Saved data entries:

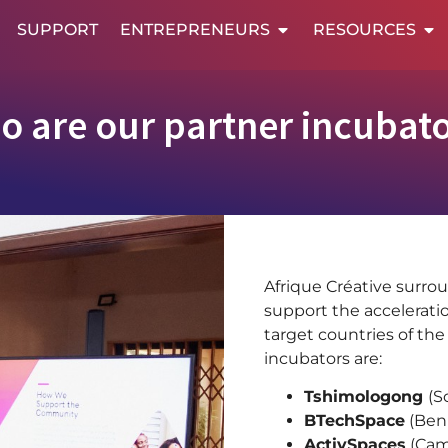
SUPPORT
ENTREPRENEURS
RESOURCES
o are our partner incubato
Afrique Créative surrou
support the acceleratio
target countries of the
incubators are:
Tshimologong
(S
BTechSpace
(Ben
ActivSpaces
(Cam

Problem to solve: Your answer must be the records above, word for word, with every picture left out.

Reply:
SUPPORT
ENTREPRENEURS
RESOURCES
o are our partner incubato
Afrique Créative surrou
support the acceleratio
target countries of the
incubators are:
Tshimologong
(S
BTechSpace
(Ben
ActivSpaces
(Cam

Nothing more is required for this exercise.